§ Collected data entries
..............................

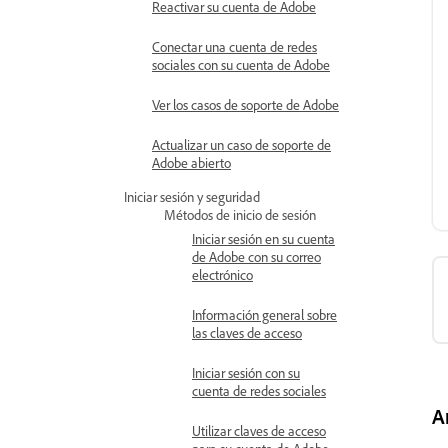
Reactivar su cuenta de Adobe
Conectar una cuenta de redes
sociales con su cuenta de Adobe
Ver los casos de soporte de Adobe
Actualizar un caso de soporte de
Adobe abierto
Iniciar sesión y seguridad
Métodos de inicio de sesión
Iniciar sesión en su cuenta
de Adobe con su correo
electrónico
Información general sobre
las claves de acceso
Iniciar sesión con su
cuenta de redes sociales
A
Utilizar claves de acceso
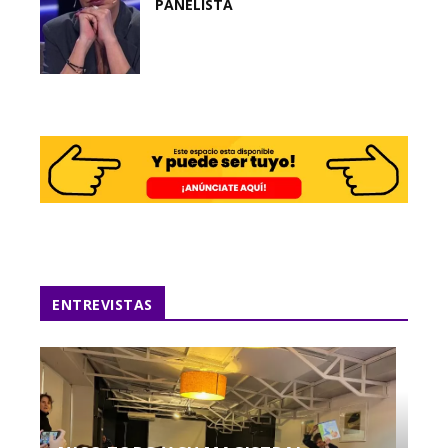
PANELISTA
ENTREVISTAS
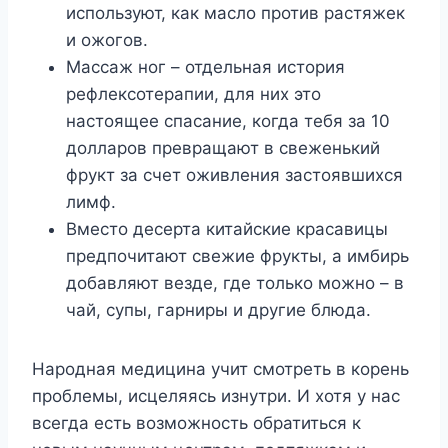
используют, как масло против растяжек
и ожогов.
Массаж ног – отдельная история
рефлексотерапии, для них это
настоящее спасание, когда тебя за 10
долларов превращают в свеженький
фрукт за счет оживления застоявшихся
лимф.
Вместо десерта китайские красавицы
предпочитают свежие фрукты, а имбирь
добавляют везде, где только можно – в
чай, супы, гарниры и другие блюда.
Народная медицина учит смотреть в корень
проблемы, исцеляясь изнутри. И хотя у нас
всегда есть возможность обратиться к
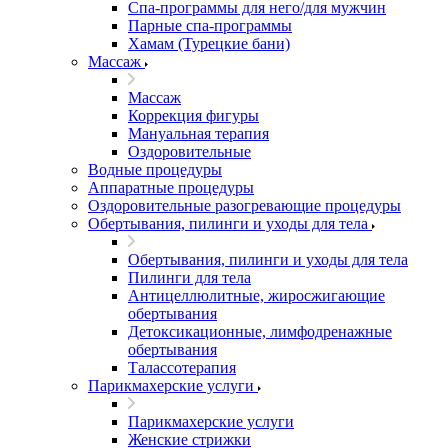
Спа-программы для него/для мужчин
Парные спа-программы
Хамам (Турецкие бани)
Массаж
Массаж
Коррекция фигуры
Мануальная терапия
Оздоровительные
Водные процедуры
Аппаратные процедуры
Оздоровительные разогревающие процедуры
Обертывания, пилинги и уходы для тела
Обертывания, пилинги и уходы для тела
Пилинги для тела
Антицеллюлитные, жиросжигающие
обертывания
Детоксикационные, лимфодренажные
обертывания
Талассотерапия
Парикмахерские услуги
Парикмахерские услуги
Женские стрижки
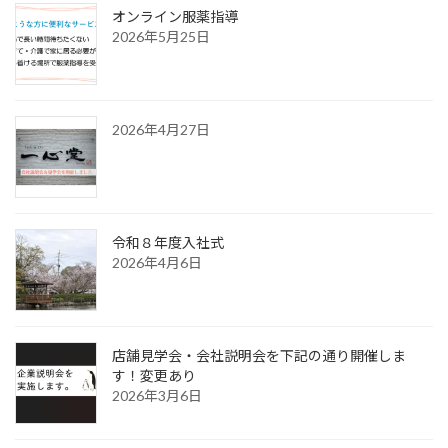
オンライン服薬指導
2026年5月25日
2026年4月27日
令和８年度入社式
2026年4月6日
店舗見学会・会社説明会を下記の通り開催しま
す！変更あり
2026年3月6日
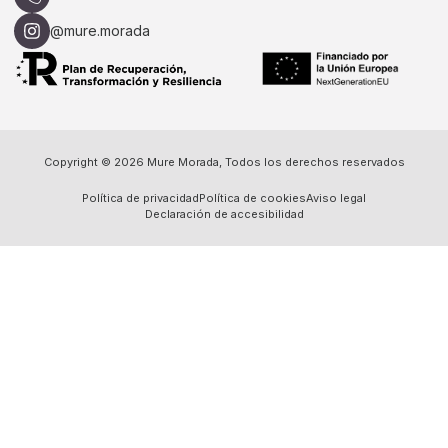
@mure.morada
Copyright © 2026 Mure Morada, Todos los derechos reservados
Política de privacidad
Política de cookies
Aviso legal
Declaración de accesibilidad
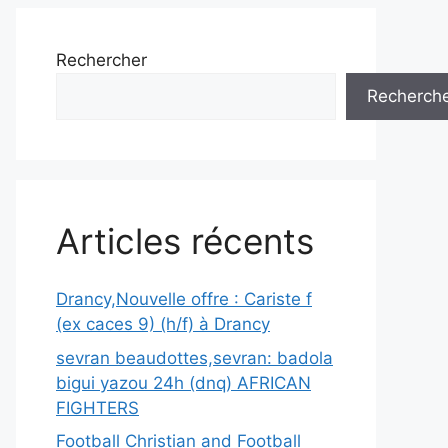
Rechercher
Recherch
Articles récents
Drancy,Nouvelle offre : Cariste f
(ex caces 9) (h/f) à Drancy
sevran beaudottes,sevran: badola
bigui yazou 24h (dnq) AFRICAN
FIGHTERS
Football Christian and Football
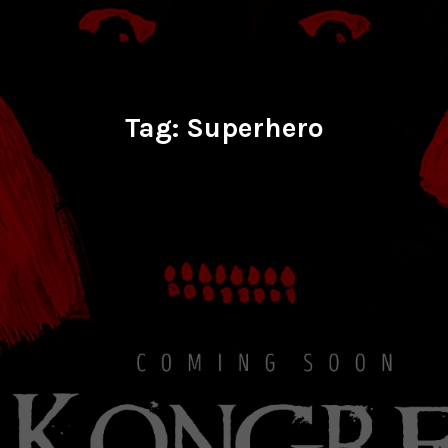
Tag:
Superhero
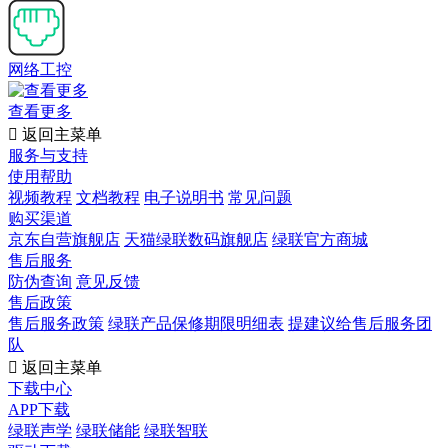
网络工控
查看更多

返回主菜单
服务与支持
使用帮助
视频教程
文档教程
电子说明书
常见问题
购买渠道
京东自营旗舰店
天猫绿联数码旗舰店
绿联官方商城
售后服务
防伪查询
意见反馈
售后政策
售后服务政策
绿联产品保修期限明细表
提建议给售后服务团
队

返回主菜单
下载中心
APP下载
绿联声学
绿联储能
绿联智联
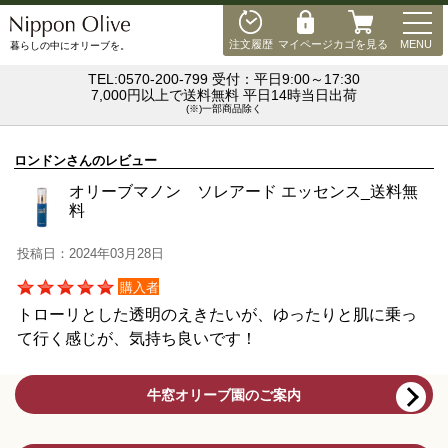
MEN
注文履歴
マイページ
カゴを見る
MENU
暮らしの中にオリーブを。
TEL:0570-200-799 受付：平日9:00～17:30
7,000円以上で送料無料 平日14時当日出荷
(※)一部商品除く
ロンドンさんのレビュー
オリーブマノン ソレアード エッセンス_送料無
料
投稿日：2024年03月28日
購入者
トローリとした透明のえきたいが、ゆったりと肌に乗っ
て行く感じが、気持ち良いです！
牛窓オリーブ園のご案内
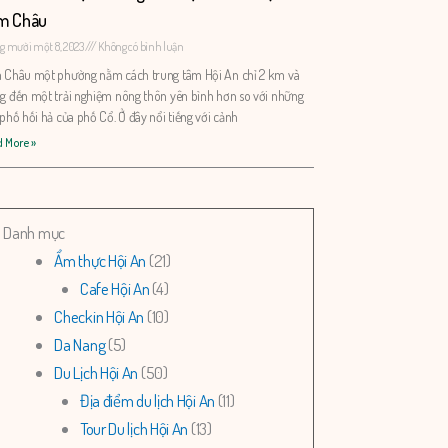
m Châu
g mười một 8, 2023
Không có bình luận
Châu một phường nằm cách trung tâm Hội An chỉ 2 km và
 đến một trải nghiệm nông thôn yên bình hơn so với những
phố hối hả của phố Cổ. Ở đây nổi tiếng với cảnh
 More »
Danh mục
Ẩm thực Hội An
(21)
Cafe Hội An
(4)
Checkin Hội An
(10)
Da Nang
(5)
Du Lịch Hội An
(50)
Địa điểm du lịch Hội An
(11)
Tour Du lịch Hội An
(13)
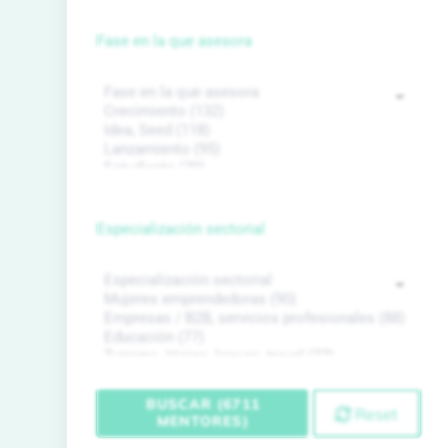
Fase en la que asesora
Especialización sectorial
BUSCAR (6711
Reset
MENTORES)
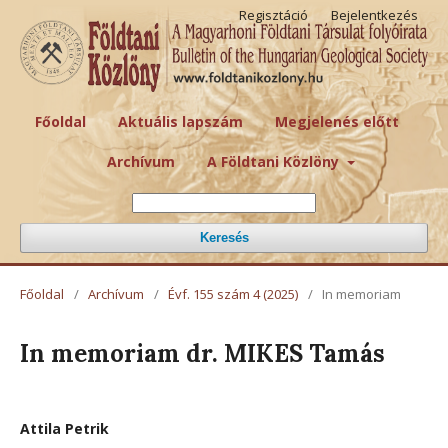
Regisztáció
Bejelentkezés
Főoldal
Aktuális lapszám
Megjelenés előtt
Archívum
A Földtani Közlöny
Keresés
Főoldal
/
Archívum
/
Évf. 155 szám 4 (2025)
/
In memoriam
In memoriam dr. MIKES Tamás
Attila Petrik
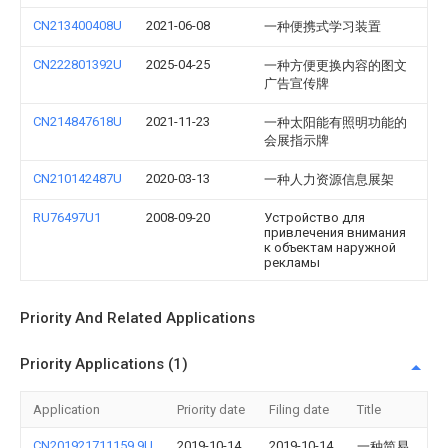
CN213400408U
2021-06-08
一种便携式学习装置
CN222801392U
2025-04-25
一种方便更换内容的图文
广告宣传牌
CN214847618U
2021-11-23
一种太阳能有照明功能的
会展指示牌
CN210142487U
2020-03-13
一种人力资源信息展架
RU76497U1
2008-09-20
Устройство для
привлечения внимания
к объектам наружной
рекламы
Priority And Related Applications
Priority Applications (1)
Application
Priority date
Filing date
Title
CN201921711159.9U
2019-10-14
2019-10-14
一种简易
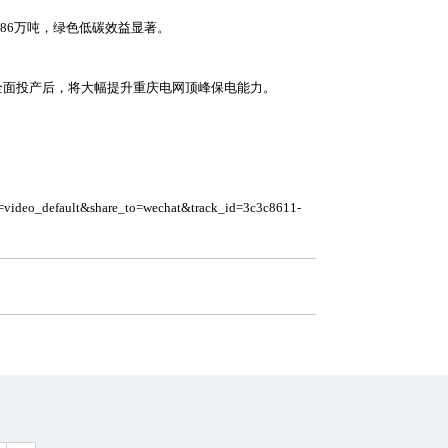
约86万吨，绿色低碳效益显著。
全面投产后，将大幅提升重庆电网顶峰保电能力。
=video_default&share_to=wechat&track_id=3c3c8611-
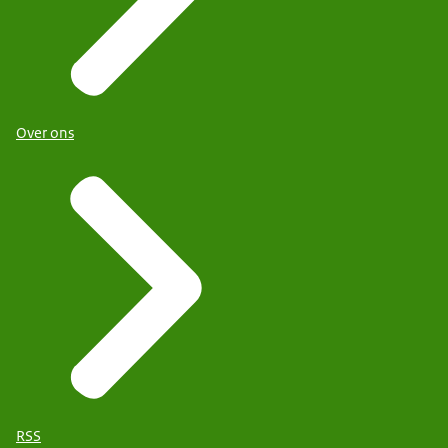
Over ons
RSS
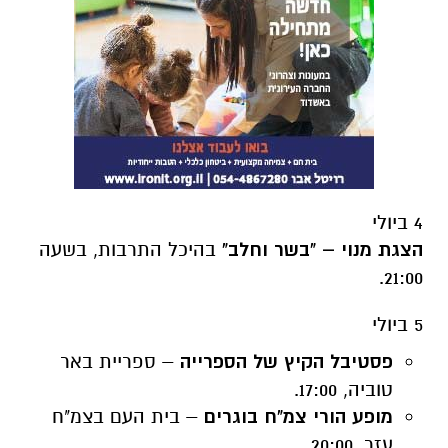
4 ביולי
הצגת מנוי – "בשר וחלב"
בהיכל התרבות, בשעה
21:00.
5 ביולי
פסטיבל הקיץ של הספרייה
– ספריית באר
טוביה, 17:00.
מופע הורי צמ"ח בוגרים
– בית העם בצמ"ח
עזר, 20:00.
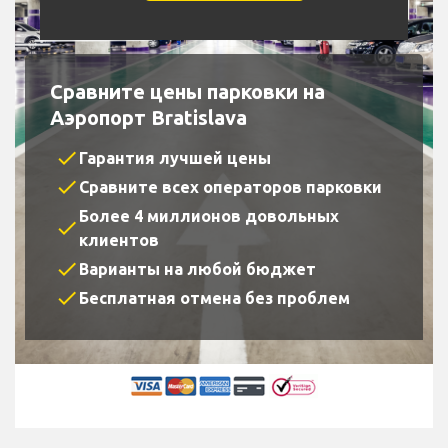
Сравните цены парковки на
Аэропорт Bratislava
check
Гарантия лучшей цены
check
Сравните всех операторов парковки
Более 4 миллионов довольных
check
клиентов
check
Варианты на любой бюджет
check
Бесплатная отмена без проблем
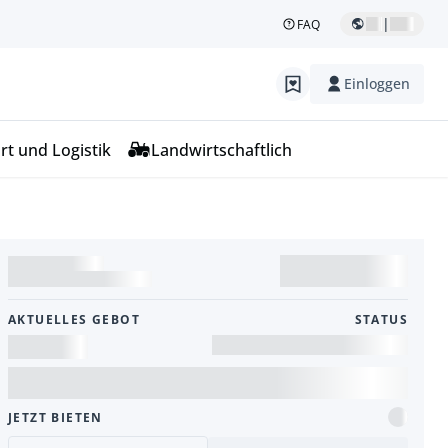
|
FAQ
Einloggen
rt und Logistik
Landwirtschaftlich
AKTUELLES GEBOT
STATUS
JETZT BIETEN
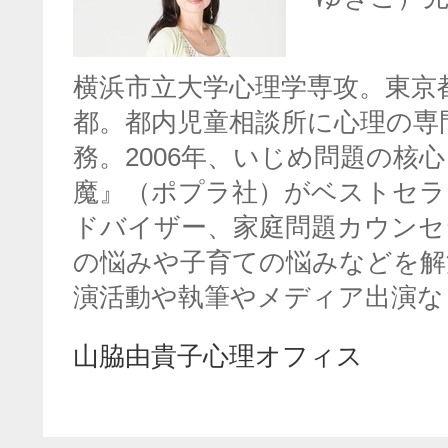
横浜市立大学心理学専攻。東京
都。都内児童相談所に心理の専
務。2006年、いじめ問題の核
魔』（ポプラ社）がベストセラ
ドバイザー、家庭問題カウンセ
の悩みや子育ての悩みなどを解
演活動や執筆やメディア出演な
山脇由貴子心理オフィス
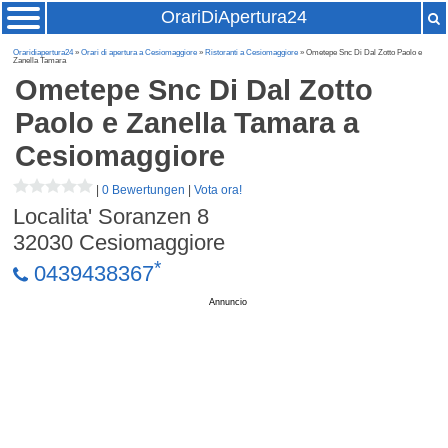
OrariDiApertura24
Oraridiapertura24
»
Orari di apertura a Cesiomaggiore
»
Ristoranti a Cesiomaggiore
» Ometepe Snc Di Dal Zotto Paolo e
Zanella Tamara
Ometepe Snc Di Dal Zotto
Paolo e Zanella Tamara
a
Cesiomaggiore
|
0 Bewertungen
|
Vota ora!
Localita' Soranzen 8
32030
Cesiomaggiore
*
0439438367
Annuncio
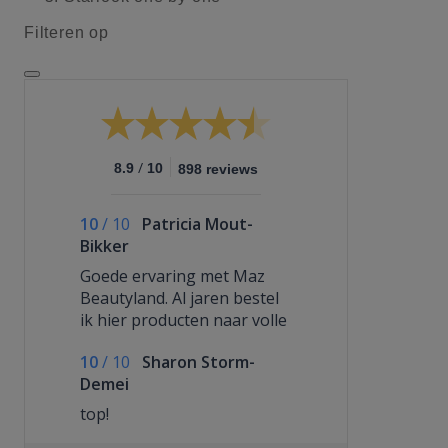
Filteren op
/
8.9
10
898 reviews
10
/
10
Patricia Mout-
Bikker
Goede ervaring met Maz
Beautyland. Al jaren bestel
ik hier producten naar volle
tevredenheid.
10
/
10
Sharon Storm-
Demei
top!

..............................

§ Work instructions
Starting at the first line of the data, set down each line exactly until you have copied the line with "долларов превращают в свеженький", but leave the pictures out.

§ Answer section
Reactivar su cuenta de Adobe
Conectar una cuenta de redes
sociales con su cuenta de Adobe
Ver los casos de soporte de Adobe
Actualizar un caso de soporte de
Adobe abierto
Iniciar sesión y seguridad
Métodos de inicio de sesión
Iniciar sesión en su cuenta
de Adobe con su correo
electrónico
Información general sobre
las claves de acceso
Iniciar sesión con su
cuenta de redes sociales
A
Utilizar claves de acceso
PANELISTA
ENTREVISTAS
используют, как масло против растяжек
и ожогов.
Массаж ног – отдельная история
рефлексотерапии, для них это
настоящее спасание, когда тебя за 10
долларов превращают в свеженький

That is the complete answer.